History, meanwhile, esteems India as well given that the team enjoy a superior head-to-head record with six wins out of eight. All those figures, however, will be put to rest once the players take the field. Taking on Afghanistan won’t be a cakewalk, to say the least, and now that the team is without a few of their first team members, the sense of panic might compound the Indian camp.

Lack of defensive structure

India’s defensive structure has taken a big hit since Sandesh Jhingan’s absence. That 26-year-old, who is recovering from a knee injury, has been a rock-solid presence for the team and his unavailability deemed evident particularly against Bangladesh, who enjoyed regular forays during the course of 90 minutes.

Another worry for Stimac is the absence of Anas Edathodika, who recently travelled back home due to his mother’s sudden demise. So now Stimac needs to figure out who amongst Narender Gahlot and Sarthak Golui will partner Adil Khan in the central defence. But then again, injuries are something that every manager deals with and there’re absolutely no excuses for it.

Challenging conditions

“The climatic condition in Dushanbe is very different from what we have experienced in India at this time. It’s very cold and mercury level drops to closer to sub-zero,” Stimac told PTI in an interview on Tuesday.
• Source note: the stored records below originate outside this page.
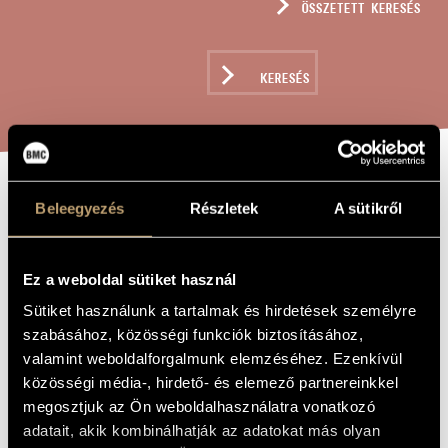
ÖSSZETETT KERESÉS
MŰVÉSZADATBÁZIS
ZENEMŰ-ADATBÁZIS
KERESÉS
ZENEI KÖNYVTÁR, ONLINE KATALÓGUS
VIER LIEDER
Beleegyezés
Részletek
A sütikről
A MŰ CÍME
NACH GEDICHTEN
VON RILKE
Ez a weboldal sütiket használ
Sütiket használunk a tartalmak és hirdetések személyre
szabásához, közösségi funkciók biztosításához,
Jeney Zoltán
ZENESZERZŐ
valamint weboldalforgalmunk elemzéséhez. Ezenkívül
Vier Lieder nach Gedichten von Rilke
EREDETI /
közösségi média-, hirdető- és elemező partnereinkkel
MAGYAR CÍM
megosztjuk az Ön weboldalhasználatra vonatkozó
Four Songs to Poems by Rilke
IDEGEN
adatait, akik kombinálhatják az adatokat más olyan
NYELVŰ /
ANGOL CÍM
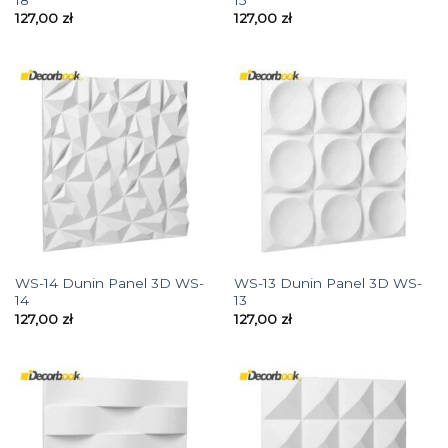
127,00
zł
127,00
zł
WS-14 Dunin Panel 3D WS-
WS-13 Dunin Panel 3D WS-
14
13
127,00
zł
127,00
zł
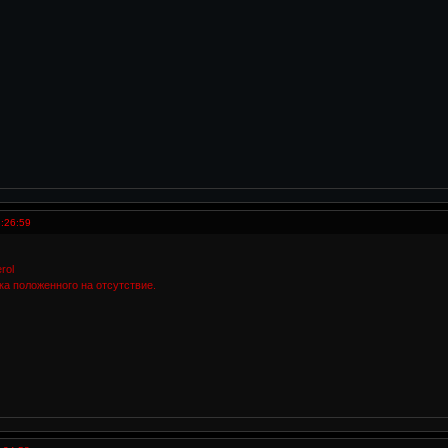
:26:59
rol
а положенного на отсутствие.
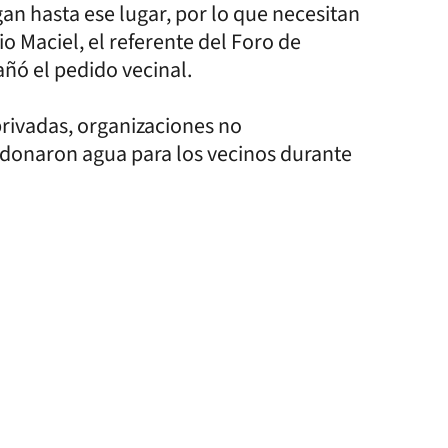
an hasta ese lugar, por lo que necesitan
o Maciel, el referente del Foro de
ñó el pedido vecinal.
privadas, organizaciones no
donaron agua para los vecinos durante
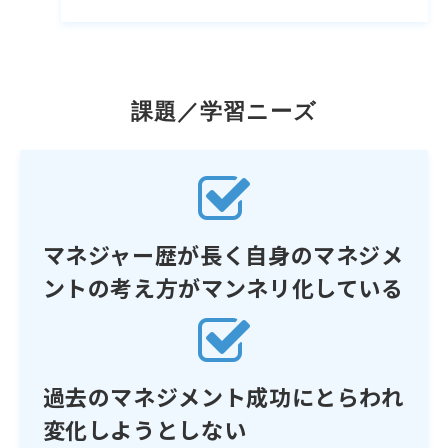
課題／学習ニーズ
マネジャー歴が長く自身のマネジメ
ントの考え方がマンネリ化している
過去のマネジメント成功にとらわれ
変化しようとしない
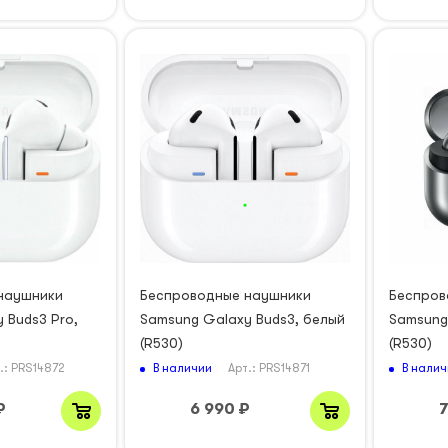
наушники
Беспроводные наушники
Беспров
 Buds3 Pro,
Samsung Galaxy Buds3, белый
Samsung
(R530)
(R530)
В наличии
В налич
.: PRS14872
Арт.: PRS14871
₽
6 990
₽
7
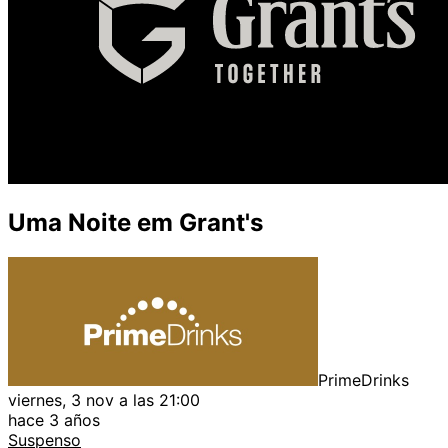
Uma Noite em Grant's
PrimeDrinks
viernes, 3 nov a las 21:00
hace 3 años
Suspenso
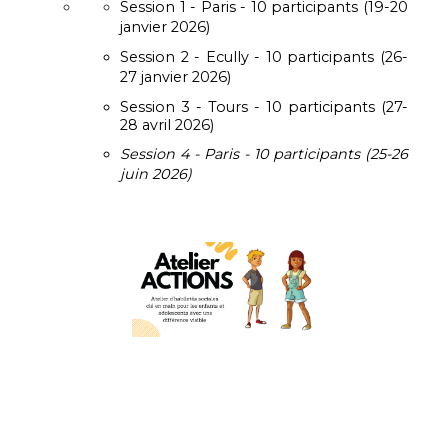
Session 1 - Paris - 10 participants (19-20
janvier 2026)
Session 2 - Ecully - 10 participants (26-
27 janvier 2026)
Session 3 - Tours - 10 participants (27-
28 avril 2026)
Session 4 - Paris - 10 participants (25-26
juin 2026)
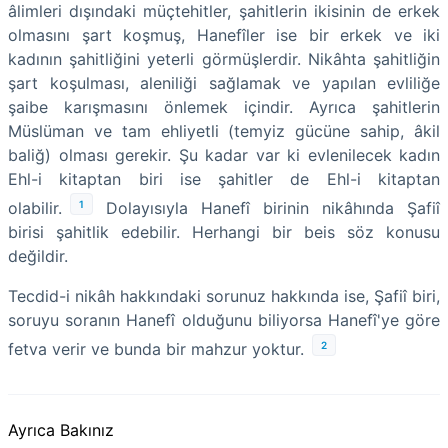
âlimleri dışındaki müçtehitler, şahitlerin ikisinin de erkek
olmasını şart koşmuş, Hanefîler ise bir erkek ve iki
kadının şahitliğini yeterli görmüşlerdir. Nikâhta şahitliğin
şart koşulması, aleniliği sağlamak ve yapılan evliliğe
şaibe karışmasını önlemek içindir. Ayrıca şahitlerin
Müslüman ve tam ehliyetli (temyiz gücüne sahip, âkil
baliğ) olması gerekir. Şu kadar var ki evlenilecek kadın
Ehl-i kitaptan biri ise şahitler de Ehl-i kitaptan
1
olabilir.
Dolayısıyla Hanefî birinin nikâhında Şafiî
birisi şahitlik edebilir. Herhangi bir beis söz konusu
değildir.
Tecdid-i nikâh hakkındaki sorunuz hakkında ise, Şafiî biri,
soruyu soranın Hanefî olduğunu biliyorsa Hanefî'ye göre
2
fetva verir ve bunda bir mahzur yoktur.
Ayrıca Bakınız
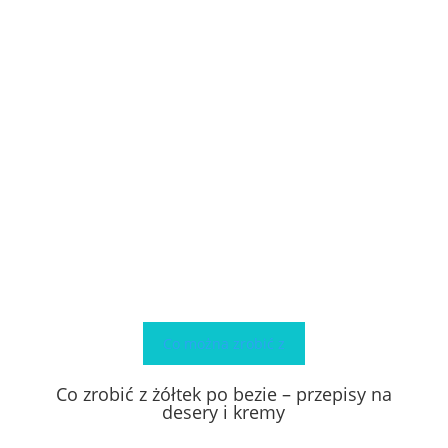
Co można zrobić z
Co zrobić z żółtek po bezie – przepisy na
desery i kremy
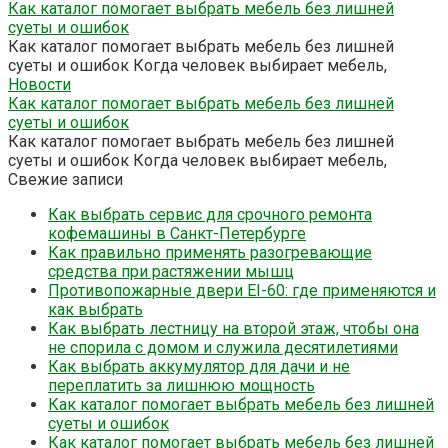
Как каталог помогает выбрать мебель без лишней
суеты и ошибок
Как каталог помогает выбрать мебель без лишней
суеты и ошибок Когда человек выбирает мебель,
Новости
Как каталог помогает выбрать мебель без лишней
суеты и ошибок
Как каталог помогает выбрать мебель без лишней
суеты и ошибок Когда человек выбирает мебель,
Свежие записи
Как выбрать сервис для срочного ремонта
кофемашины в Санкт-Петербурге
Как правильно применять разогревающие
средства при растяжении мышц
Противопожарные двери EI-60: где применяются и
как выбрать
Как выбрать лестницу на второй этаж, чтобы она
не спорила с домом и служила десятилетиями
Как выбрать аккумулятор для дачи и не
переплатить за лишнюю мощность
Как каталог помогает выбрать мебель без лишней
суеты и ошибок
Как каталог помогает выбрать мебель без лишней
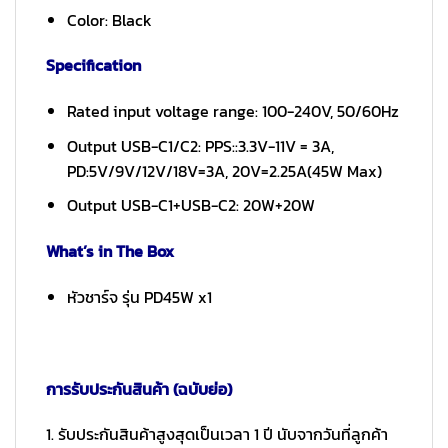
Color: Black
Specification
Rated input voltage range: 100-240V, 50/60Hz
Output USB-C1/C2: PPS::3.3V-11V = 3A,
PD:5V/9V/12V/18V=3A, 20V=2.25A(45W Max)
Output USB-C1+USB-C2: 20W+20W
What’s in The Box
หัวชาร์จ รุ่น PD45W x1
การรับประกันสินค้า (ฉบับย่อ)
1. รับประกันสินค้าสูงสุดเป็นเวลา 1 ปี นับจากวันที่ลูกค้า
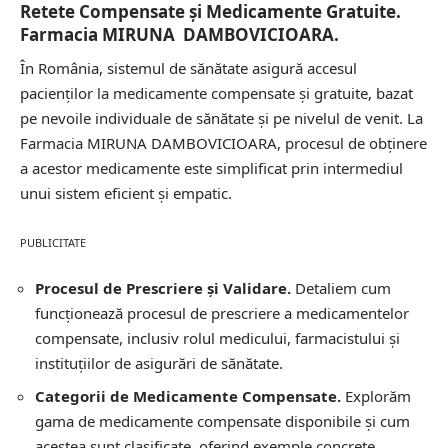
Retete Compensate și Medicamente Gratuite.
Farmacia MIRUNA DAMBOVICIOARA.
În România, sistemul de sănătate asigură accesul
pacienților la medicamente compensate și gratuite, bazat
pe nevoile individuale de sănătate și pe nivelul de venit. La
Farmacia MIRUNA DAMBOVICIOARA, procesul de obținere
a acestor medicamente este simplificat prin intermediul
unui sistem eficient și empatic.
PUBLICITATE
Procesul de Prescriere și Validare.
Detaliem cum
funcționează procesul de prescriere a medicamentelor
compensate, inclusiv rolul medicului, farmacistului și
instituțiilor de asigurări de sănătate.
Categorii de Medicamente Compensate.
Explorăm
gama de medicamente compensate disponibile și cum
acestea sunt clasificate, oferind exemple concrete.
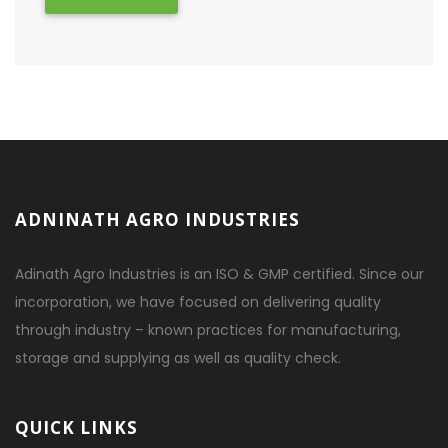
ADNINATH AGRO INDUSTRIES
Adinath Agro Industries is an ISO & GMP certified. Since our
incorporation, we have focused on delivering quality
through industry – known practices for manufacturing,
storage and supplying as well as quality check.
QUICK LINKS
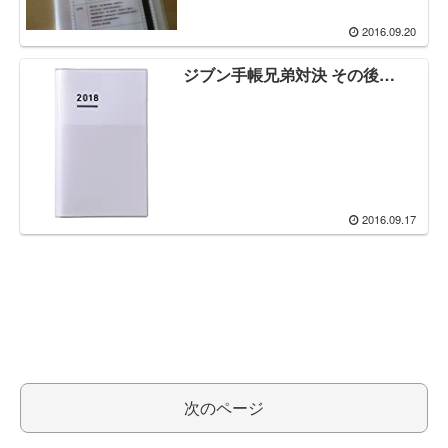
2016.09.20
ジブン手帳兄弟対決 その後…
2016.09.17
次のページ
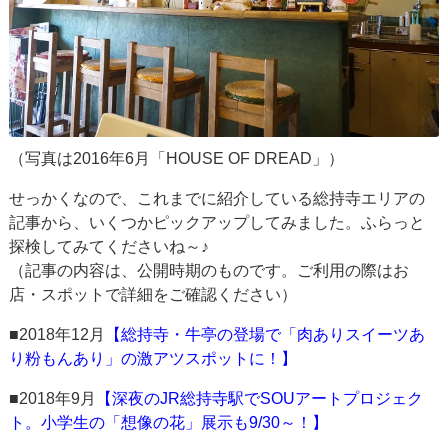
（写真は2016年6月「HOUSE OF DREAD」）
せっかくなので、これまでに紹介している総持寺エリアの
記事から、いくつかピックアップしてみました。ふらっと
探検してみてくださいね～♪
（記事の内容は、公開時期のものです。ご利用の際はお
店・スポットで詳細をご確認ください）
■2018年12月
【総持寺・牛亭の登場で「肉ありスイーツあ
り粉もんあり」の激アツスポットに！】
■2018年9月
【深夜のJR総持寺駅でSOUアートプロジェク
ト。小学生の「想像の花」展示も9/30～！】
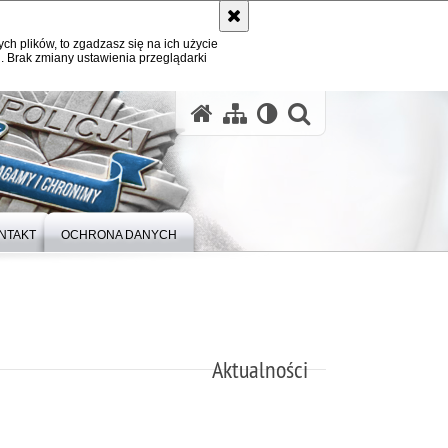
ych plików, to zgadzasz się na ich użycie
. Brak zmiany ustawienia przeglądarki
otwórz wysz
NTAKT
OCHRONA DANYCH
Aktualności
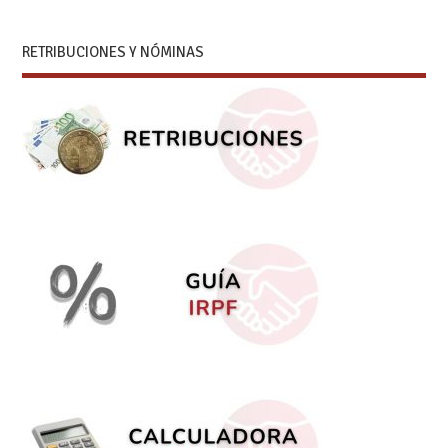
RETRIBUCIONES Y NÓMINAS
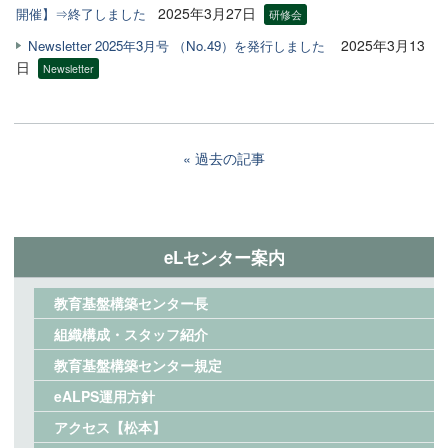
2025年3月27日
開催】⇒終了しました
研修会
2025年3月13
Newsletter 2025年3月号 （No.49）を発行しました
日
Newsletter
過去の記事
eLセンター案内
教育基盤構築センター長
組織構成・スタッフ紹介
教育基盤構築センター規定
eALPS運用方針
アクセス【松本】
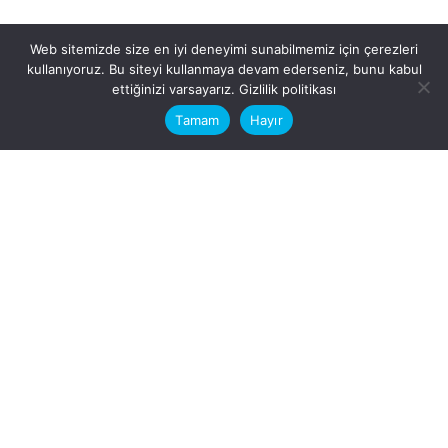
Web sitemizde size en iyi deneyimi sunabilmemiz için çerezleri
kullanıyoruz. Bu siteyi kullanmaya devam ederseniz, bunu kabul
This website stores cookies on your
ettiğinizi varsayarız.
Gizlilik politikası
computer.
Tamam
Hayır
Fb.
/
Ig.
dosya transfer
Hatay, İskenderun
VİTAL A.Ş
Karayılan, 5. Sk. no:1, 31217
İskenderun/Hatay
Türkiye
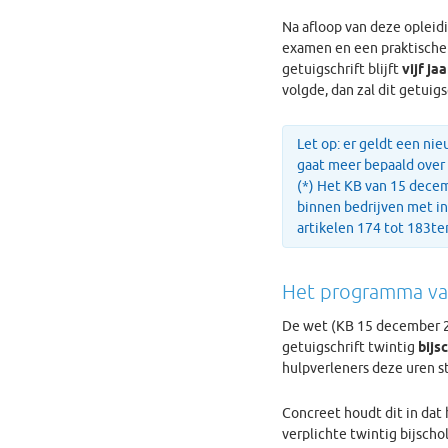
Na afloop van deze opleid
examen en een praktische 
getuigschrift blijft
vijf jaa
volgde, dan zal dit getuigsc
Let op: er geldt een ni
gaat meer bepaald over 
(*) Het KB van 15 decem
binnen bedrijven met in
artikelen 174 tot 183te
Het programma van
De wet (KB 15 december 20
getuigschrift twintig
bijs
hulpverleners deze uren st
Concreet houdt dit in dat
verplichte twintig bijschol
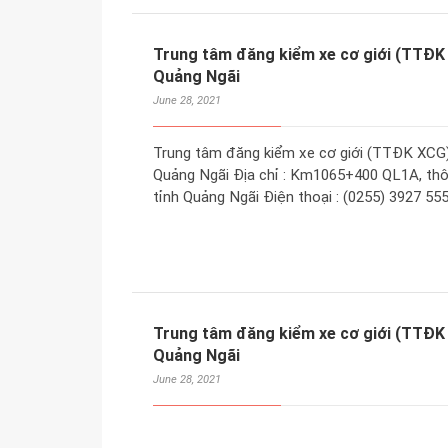
Trung tâm đăng kiểm xe cơ giới (TTĐK
Quảng Ngãi
June 28, 2021
Trung tâm đăng kiểm xe cơ giới (TTĐK XCG
Quảng Ngãi Địa chỉ : Km1065+400 QL1A, thô
tỉnh Quảng Ngãi Điện thoại : (0255) 3927 555
Trung tâm đăng kiểm xe cơ giới (TTĐK
Quảng Ngãi
June 28, 2021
Indian teams and clubs have struggled to make an impact in Dushanbe over the years and the climatic conditions have certainly played a bit part at it. The last Indian team to have played at the venue was Bengaluru FC, who locked horns with Istiklol, and the team squared up on the losing side.

However, the weather is not the only concern troubling the Indian team. The match, as it turns out, is set to be played on an unfamiliar astroturf, something which the Indian is certainly not used to. But given that the available players are now in full shape – with as many as 20 Indian Super League fixtures being played – there is no margin for error from hereon.

An unpredictable opponent:

Afghanistan, despite coming on the back of a 3-0 hammering at the hands of Oman, remain one of the most unpredictable units of the tournament. Cruising high on momentum, the Afghans are used to an extremely rigid style of play. The players use their brute and physical strength to trouble their opponent and this is something that the Indian team needs to keep a track of.

As for India, the team has only scored two goals in their last three games and Stimac will be hoping the likes of Ashique Kuruniyan, Brandon Fernandes and Manvir Singh step up to the chase in order to ease the pressure off captain Sunil Chhetri, who himself has struggled to find the net in ISL.

Stimac will have no excuse if his team end up on the losing side, as the Indian Super League has provided enough match practice, and there certainly aren’t any tired legs.

“We have improved a lot since our first game (against Oman),” Stimac added during his interview. “We can show what we are capable of without our key players sometimes (defender Sandesh Jhingan and midfielder Rowlin Borges). The result against Afghanistan in Dushanbe will have a major impact on the entire team. A win will boost our confidence by manifold before we head to Muscat.”